I had one of those Boston Whaler Rage jet boats (1992-93 I think) with the Yamaha 650 and I installed a "wake up" kit from Pro-Tec which included an exhaust pipe, higher compression head, carb modifications and air filter. I added an MSD igntion and that boat moved along nicely! It was a little loud after the mods so I added a water silencer to quiet it down a bit. I was going to do an impeller but never got around to it.

Found a couple old pictures of the modified motor.

-


----------



## He Reigns (May 27, 2014)

I don't know about the hp ratings, I have seen some around 700cc rated at 100 hp. All I know is what I read. Mine run at about 35 fully loaded on the first test run with fuel issues, second test run is tonight and speed will be checked with GPS. Check out my build thread in jetboats. Links to build videos on YouTube in the thread as well.


----------



## amk (May 27, 2014)

ok thanks I look forward to your speeds. Im purchasing the motor with all the wiring and pump for 600 which I think is a good deal so I'ma run it till it blows up then buy a bigger engine they are cheap enough.


----------



## PSG-1 (May 27, 2014)

I'm thinking those Whaler Jets used a 700cc engine.

As long as you keep the weight to a minimal amount, the 650 should push you long at a good clip. Using an engine that small, I would recommend staying with a smaller diameter pump (if you use another type of pump besides what's in the jet ski) The smaller engine can wind out the smaller pump to max RPM without putting as much load on the engine. You can also experiment with impeller pitch and that will give you some more top end, as well.


----------



## amk (May 28, 2014)

The pump in the picture I have no idea what it is can anyone recommend an ideal size pump and impeller with pitch?


----------



## PSG-1 (May 28, 2014)

The engine in the pic is an engine in a Boston Whaler Jetboat, the 14 foot "Rage" Again, if memory serves me correctly, they use a 701 cc yamaha engine (same as what's in my super jet)

Pump size.....go with smaller diameter, such as Yamaha 144mm. Don't use a 155mm, that's too large for the size engine you are using to turn it. I would go even smaller than a 144mm, but I don't think you can find any bolt-in pumps/ducts that are smaller than 144mm. Using a small engine, you don't want to over-lug it with too large of a pump,or you'll be replacing engines. Think of it like putting a 7" grinding wheel on a 4" grinder.
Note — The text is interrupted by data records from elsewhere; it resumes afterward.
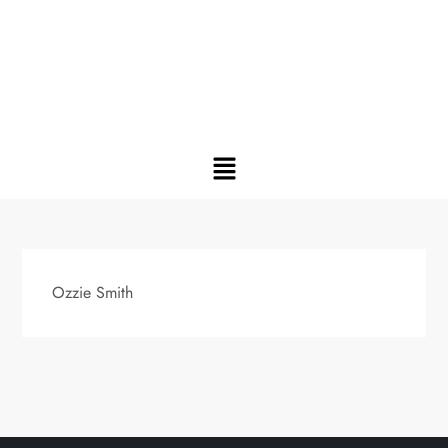
Ozzie Smith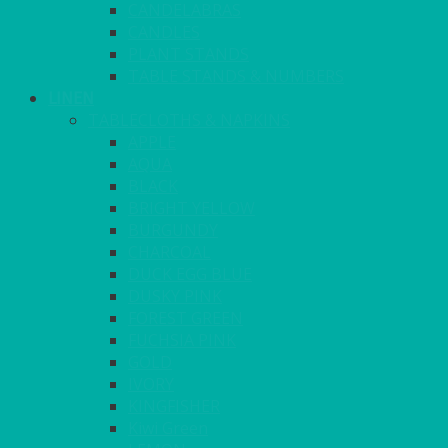
CANDELABRAS
CANDLES
PLANT STANDS
TABLE STANDS & NUMBERS
LINEN
TABLECLOTHS & NAPKINS
APPLE
AQUA
BLACK
BRIGHT YELLOW
BURGUNDY
CHARCOAL
DUCK EGG BLUE
DUSKY PINK
FOREST GREEN
FUCHSIA PINK
GOLD
IVORY
KINGFISHER
Kiwi Green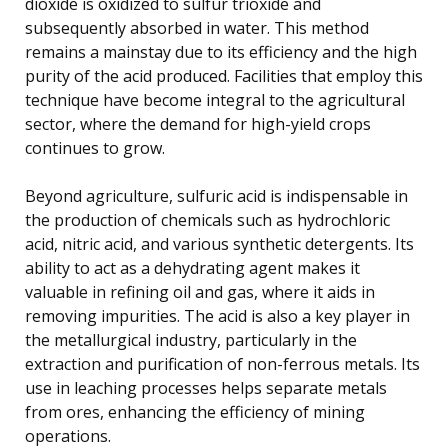
dioxide is oxidized to sulfur trioxide and
subsequently absorbed in water. This method
remains a mainstay due to its efficiency and the high
purity of the acid produced. Facilities that employ this
technique have become integral to the agricultural
sector, where the demand for high-yield crops
continues to grow.
Beyond agriculture, sulfuric acid is indispensable in
the production of chemicals such as hydrochloric
acid, nitric acid, and various synthetic detergents. Its
ability to act as a dehydrating agent makes it
valuable in refining oil and gas, where it aids in
removing impurities. The acid is also a key player in
the metallurgical industry, particularly in the
extraction and purification of non-ferrous metals. Its
use in leaching processes helps separate metals
from ores, enhancing the efficiency of mining
operations.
Yeah, it will turn it, but that grinder doesn't really have the mass, or motor, required to be able to turn it for sustained periods, and it will eventually burn out the motor. Same with putting too large of a prop on an outboard, or too large of a pump on a PWC or jet boat.
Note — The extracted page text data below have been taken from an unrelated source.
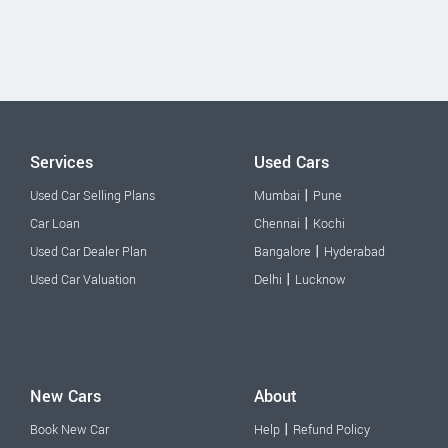
Services
Used Cars
|
Used Car Selling Plans
Mumbai
Pune
|
Car Loan
Chennai
Kochi
|
Used Car Dealer Plan
Bangalore
Hyderabad
|
Used Car Valuation
Delhi
Lucknow
New Cars
About
|
Book New Car
Help
Refund Policy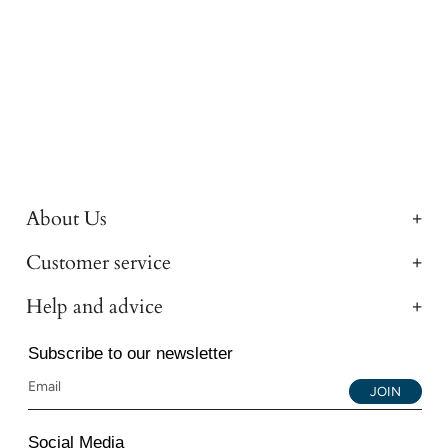
About Us
Customer service
Help and advice
Subscribe to our newsletter
JOIN
Social Media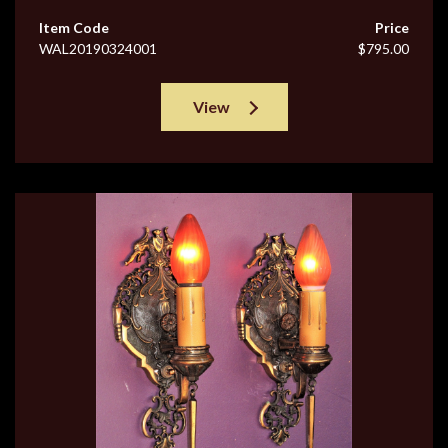
Item Code
Price
WAL20190324001
$795.00
View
As for impeller pitch, hard to make a recommendation on the exact pitch you need. However, I would advise using a swirl-type impeller, as they are less prone to cavitation, and they also have a lower tendency to foul in light grass, versus a conventional impeller with its straight leading edges. 

Talk with the folks at Impros, this is what they do for a living, they can likely recommend the correct pitch, or even re-pitch your existing impeller.


----------



## amk (May 28, 2014)

Thanks I will check into what size that pump actually is. Does that wake up kit hurt the reliability of the engine by adding to much stress or is it a good idea to add.


----------



## amk (May 28, 2014)

Whats the best place to order the pump and impeller I need?


----------



## PSG-1 (May 28, 2014)

Try to find a PWC warehouse/junkyard where they part out old PWC's. This is your best bet, and will save you a substantial amount of money.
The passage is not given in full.